“And he deliberately, before five people, does the clumsiest piece of cheating a man ever did in the world! If he’d wanted to be caught, he couldn’t have done it more openly.”

“By God!”

It was almost a prayer from Penoch. Then he faced me, tense and strained, and his attempted whisper couldn’t have been heard more than a hundred feet.

“He couldn’t have done it deliberately! I know what you think—that because of what I did for him at Laguna he decided to give up Shirley and took that way. But all he had to do was walk out on her, without putting himself in disgrace.”

“Let’s talk to him,” I suggested, and we started immediately to make a new speed record between McMullen and the flying field.

It did seem ridiculous.
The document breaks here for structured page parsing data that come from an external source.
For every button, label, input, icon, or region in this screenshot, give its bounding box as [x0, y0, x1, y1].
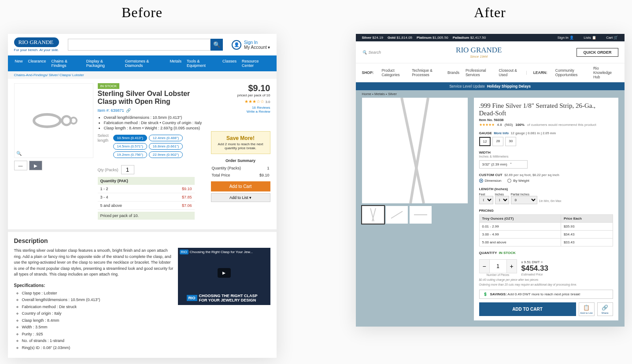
min-max-note: 1in Min, 6in Max: [539, 199, 562, 204]
cart-link[interactable]: Cart 🛒: [602, 36, 618, 40]
signin-link[interactable]: Sign In: [244, 40, 270, 45]
metal-price: Platinum $1,005.50: [417, 36, 448, 40]
product-image[interactable]: [362, 98, 468, 203]
feet-select[interactable]: 0: [479, 196, 493, 204]
reviews-link[interactable]: 16 Reviews: [211, 106, 270, 110]
price-per: priced per pack of 10: [211, 93, 270, 97]
share-icon[interactable]: 🔗: [126, 108, 131, 113]
quick-order-button[interactable]: QUICK ORDER: [577, 48, 618, 57]
add-to-cart-button[interactable]: ADD TO CART: [479, 302, 576, 316]
savings-note: 💲 SAVINGS: Add 0.49 DWT more to reach ne…: [479, 290, 613, 299]
before-heading: Before: [122, 4, 163, 21]
qty-input[interactable]: [489, 260, 507, 273]
radio-dimension[interactable]: Dimension: [479, 179, 502, 183]
share-icon: 🔗: [602, 305, 608, 311]
product-image[interactable]: 🔍: [14, 83, 93, 158]
play-icon[interactable]: ▶: [218, 268, 231, 278]
partial-select[interactable]: 0: [511, 196, 537, 204]
video-thumbnail[interactable]: RIOChoosing the Right Clasp for Your Jew…: [178, 248, 270, 305]
length-chip[interactable]: 22.9mm (0.902"): [149, 151, 183, 158]
thumbnail[interactable]: [386, 206, 408, 224]
nav-item: LEARN:: [533, 70, 547, 75]
gauge-chip[interactable]: 28: [492, 137, 503, 146]
search-input[interactable]: [68, 39, 211, 51]
nav-item[interactable]: Classes: [220, 57, 239, 70]
write-review-link[interactable]: Write a Review: [211, 110, 270, 114]
nav-item[interactable]: Product Categories: [381, 68, 406, 77]
thumbnail[interactable]: [362, 206, 384, 224]
nav-item[interactable]: Community Opportunities: [555, 68, 587, 77]
metal-price: Gold $1,814.05: [388, 36, 412, 40]
price-tiers: Quantity (PAK) 1 - 2$9.103 - 4$7.855 and…: [98, 177, 195, 210]
nav-item[interactable]: Technique & Processes: [412, 68, 441, 77]
share-button[interactable]: 🔗Share: [597, 302, 613, 316]
tagline: For your bench. At your side.: [14, 48, 59, 52]
nav-item: SHOP:: [362, 70, 374, 75]
qty-plus-button[interactable]: +: [507, 260, 517, 273]
add-to-list-button[interactable]: 📋Add to List: [579, 302, 595, 316]
breadcrumb[interactable]: Chains-And-Findings/ Silver/ Clasps/ Lob…: [8, 71, 277, 79]
signin-link[interactable]: Sign In 👤: [553, 36, 574, 40]
length-chip[interactable]: 12.4mm (0.488"): [149, 135, 183, 141]
pieces-label: Number of Pieces: [479, 273, 517, 276]
length-chip[interactable]: 10.5mm (0.413"): [113, 135, 147, 141]
account-menu[interactable]: 👤 Sign In My Account ▾: [232, 40, 270, 50]
star-rating: ★★★☆☆ 3.0: [211, 99, 270, 104]
product-title: .999 Fine Silver 1/8" Serrated Strip, 26…: [479, 102, 613, 117]
nav-item[interactable]: Clearance: [26, 57, 49, 70]
item-number: Item No. 56038: [479, 118, 613, 122]
more-info-link[interactable]: More Info: [494, 131, 509, 135]
nav-item[interactable]: Professional Services: [466, 68, 493, 77]
price: $9.10: [211, 83, 270, 93]
nav-item[interactable]: Rio Knowledge Hub: [593, 66, 618, 79]
nav-item[interactable]: Metals: [167, 57, 184, 70]
length-chip[interactable]: 19.2mm (0.756"): [113, 151, 147, 158]
nav-item[interactable]: Resource Center: [239, 57, 272, 70]
nav-item[interactable]: Chains & Findings: [49, 57, 84, 70]
star-rating: ★★★★★: [479, 123, 495, 127]
priced-per: Priced per pack of 10.: [98, 212, 195, 220]
search-input[interactable]: 🔍 Search: [362, 50, 381, 55]
breadcrumb[interactable]: Home • Metals • Silver: [356, 90, 625, 98]
zoom-icon[interactable]: 🔍: [16, 151, 22, 156]
myaccount-link[interactable]: My Account ▾: [244, 45, 270, 50]
lists-link[interactable]: Lists 📋: [579, 36, 596, 40]
estimated-price: $454.33: [521, 264, 548, 273]
nav-item[interactable]: Closeout & Used: [499, 68, 520, 77]
stock-badge: IN STOCK: [98, 83, 120, 89]
search-icon[interactable]: 🔍: [211, 39, 223, 51]
nav-item[interactable]: Tools & Equipment: [184, 57, 220, 70]
nav-item[interactable]: New: [12, 57, 26, 70]
specs-heading: Specifications:: [14, 282, 174, 289]
qty-minus-button[interactable]: −: [480, 260, 489, 273]
inches-select[interactable]: 1: [495, 196, 509, 204]
length-chip[interactable]: 14.5mm (0.571"): [113, 143, 147, 150]
length-chip[interactable]: 16.8mm (0.661"): [149, 143, 183, 150]
metal-price: Silver $24.19: [362, 36, 384, 40]
avatar-icon: 👤: [232, 40, 241, 50]
main-nav: NewClearanceChains & FindingsDisplay & P…: [8, 55, 277, 71]
qty-input[interactable]: [121, 165, 134, 174]
nav-item[interactable]: Display & Packaging: [84, 57, 122, 70]
thumbnail[interactable]: —: [14, 161, 27, 170]
logo[interactable]: RIO GRANDESince 1944: [456, 46, 502, 59]
metal-price: Palladium $2,417.50: [453, 36, 486, 40]
radio-weight[interactable]: By Weight: [507, 179, 529, 183]
description-text: This sterling silver oval lobster clasp …: [14, 248, 174, 276]
logo[interactable]: RIO GRANDE: [14, 37, 59, 47]
width-select[interactable]: 3/32" (2.39 mm) ˅: [479, 160, 528, 169]
list-icon: 📋: [583, 305, 590, 311]
alert-bar: Service Level Update Holiday Shipping De…: [356, 82, 625, 90]
item-number: Item #: 639871: [98, 108, 124, 113]
add-to-cart-button[interactable]: Add to Cart: [211, 181, 270, 191]
thumbnail[interactable]: [410, 206, 432, 224]
after-card: Silver $24.19Gold $1,814.05Platinum $1,0…: [356, 34, 625, 327]
nav-item[interactable]: Brands: [447, 70, 459, 75]
gauge-chip[interactable]: 12: [479, 137, 491, 146]
svg-line-3: [391, 211, 403, 218]
add-to-list-button[interactable]: Add to List ▾: [211, 193, 270, 202]
qty-label: Qty (Packs): [98, 168, 118, 172]
thumbnail-video[interactable]: ▶: [29, 161, 42, 170]
gauge-chip[interactable]: 30: [505, 137, 516, 146]
nav-item[interactable]: Gemstones & Diamonds: [122, 57, 167, 70]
For what possible reason, short of sheer insanity, would a man brand himself a card-cheat? A man who’d do that would cut off his head to cure an earache. I couldn’t make head nor tail of it, but I was exuding curiosity in corpulent chunks. I aimed to get at the bottom of things, and quickly.


We found him in his tent, alone, holding communion with a large bottle of tequila.

He stared at us, as we came in, and I’ll swear his eyes brought me up short. There was suffering in them, and a sort of bewilderment. It changed the whole aspect of the man. It was his eyes that repelled one, ordinarily. Now that there was something human in them, the change was magical.

Penoch O’Reilly planted himself, as per usual, his mustache turned upward belligerently, and his eyes snapping.